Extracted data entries

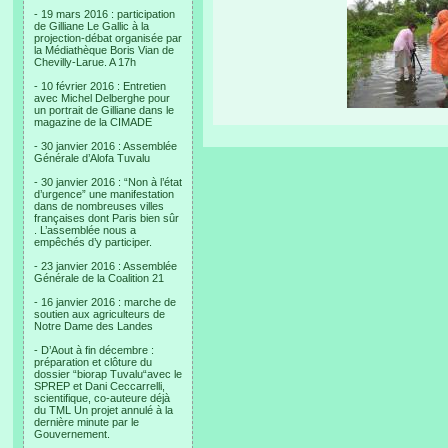
- 19 mars 2016 : participation
de Gilliane Le Gallic à la
projection-débat organisée par
la Médiathèque Boris Vian de
Chevilly-Larue. A 17h
- 10 février 2016 : Entretien
avec Michel Delberghe pour
un portrait de Gilliane dans le
magazine de la CIMADE
- 30 janvier 2016 : Assemblée
Générale d’Alofa Tuvalu
- 30 janvier 2016 : “Non à l’état
d’urgence” une manifestation
dans de nombreuses villes
françaises dont Paris bien sûr
. L’assemblée nous a
empêchés d’y participer.
- 23 janvier 2016 : Assemblée
Générale de la Coalition 21
- 16 janvier 2016 : marche de
soutien aux agriculteurs de
Notre Dame des Landes
- D’Aout à fin décembre :
préparation et clôture du
dossier “biorap Tuvalu“avec le
SPREP et Dani Ceccarrelli,
scientifique, co-auteure déjà
du TML Un projet annulé à la
dernière minute par le
Gouvernement.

■ **About this task**:
The answer must be the line containing "- 23 janvier 2016 : Assemblée" and every line after it to the end of the records, repeated exactly.

■ **Output**:
- 23 janvier 2016 : Assemblée
Générale de la Coalition 21
- 16 janvier 2016 : marche de
soutien aux agriculteurs de
Notre Dame des Landes
- D’Aout à fin décembre :
préparation et clôture du
dossier “biorap Tuvalu“avec le
SPREP et Dani Ceccarrelli,
scientifique, co-auteure déjà
du TML Un projet annulé à la
dernière minute par le
Gouvernement.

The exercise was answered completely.